Extracted page text data:

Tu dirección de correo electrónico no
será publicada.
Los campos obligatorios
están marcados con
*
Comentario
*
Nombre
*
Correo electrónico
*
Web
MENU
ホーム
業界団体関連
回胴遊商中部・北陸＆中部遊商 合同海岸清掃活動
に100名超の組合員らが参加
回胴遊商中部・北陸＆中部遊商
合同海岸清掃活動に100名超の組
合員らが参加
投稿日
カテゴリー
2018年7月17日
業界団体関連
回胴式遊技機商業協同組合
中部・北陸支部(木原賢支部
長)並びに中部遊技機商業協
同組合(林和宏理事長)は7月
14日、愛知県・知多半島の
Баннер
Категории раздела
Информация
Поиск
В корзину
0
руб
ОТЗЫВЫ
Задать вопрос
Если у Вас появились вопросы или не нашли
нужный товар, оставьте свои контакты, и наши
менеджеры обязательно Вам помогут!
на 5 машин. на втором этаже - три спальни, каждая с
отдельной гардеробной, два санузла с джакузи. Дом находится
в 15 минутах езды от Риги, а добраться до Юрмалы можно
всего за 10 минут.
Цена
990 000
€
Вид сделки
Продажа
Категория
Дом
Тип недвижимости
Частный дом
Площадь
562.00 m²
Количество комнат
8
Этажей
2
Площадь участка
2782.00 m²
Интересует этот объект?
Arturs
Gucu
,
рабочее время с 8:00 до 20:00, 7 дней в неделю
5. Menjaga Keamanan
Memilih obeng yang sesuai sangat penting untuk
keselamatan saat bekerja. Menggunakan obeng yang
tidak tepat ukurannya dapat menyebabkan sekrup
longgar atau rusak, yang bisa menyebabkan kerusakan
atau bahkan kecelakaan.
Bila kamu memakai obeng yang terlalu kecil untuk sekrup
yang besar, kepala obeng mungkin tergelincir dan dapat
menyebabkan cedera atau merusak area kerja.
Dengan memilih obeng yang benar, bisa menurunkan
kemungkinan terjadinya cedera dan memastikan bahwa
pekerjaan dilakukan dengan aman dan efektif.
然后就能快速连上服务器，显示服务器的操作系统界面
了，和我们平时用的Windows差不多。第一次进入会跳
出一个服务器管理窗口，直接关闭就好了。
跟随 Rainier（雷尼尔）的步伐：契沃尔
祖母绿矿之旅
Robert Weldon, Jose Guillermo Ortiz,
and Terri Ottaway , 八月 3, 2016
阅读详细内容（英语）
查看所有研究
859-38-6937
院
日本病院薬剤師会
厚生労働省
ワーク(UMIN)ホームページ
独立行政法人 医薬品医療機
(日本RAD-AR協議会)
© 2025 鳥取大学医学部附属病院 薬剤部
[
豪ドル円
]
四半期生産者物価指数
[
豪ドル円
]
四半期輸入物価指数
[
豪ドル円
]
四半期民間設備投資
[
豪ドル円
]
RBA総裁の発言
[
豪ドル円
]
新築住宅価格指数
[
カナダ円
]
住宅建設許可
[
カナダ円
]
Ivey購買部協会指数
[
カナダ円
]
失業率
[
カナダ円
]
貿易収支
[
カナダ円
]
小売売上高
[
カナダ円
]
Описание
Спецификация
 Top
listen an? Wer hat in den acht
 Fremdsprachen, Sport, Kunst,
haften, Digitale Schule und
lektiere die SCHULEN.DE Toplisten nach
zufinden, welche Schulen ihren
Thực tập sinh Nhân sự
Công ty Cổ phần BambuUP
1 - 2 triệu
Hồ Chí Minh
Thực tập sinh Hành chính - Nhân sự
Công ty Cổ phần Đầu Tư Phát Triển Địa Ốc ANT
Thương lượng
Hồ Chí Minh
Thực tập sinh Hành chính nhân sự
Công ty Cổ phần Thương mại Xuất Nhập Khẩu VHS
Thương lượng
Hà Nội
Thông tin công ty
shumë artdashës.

● Activity:
Filter the entries and copy out every line with the word "menyebabkan".

● Final answer:
tidak tepat ukurannya dapat menyebabkan sekrup
longgar atau rusak, yang bisa menyebabkan kerusakan
menyebabkan cedera atau merusak area kerja.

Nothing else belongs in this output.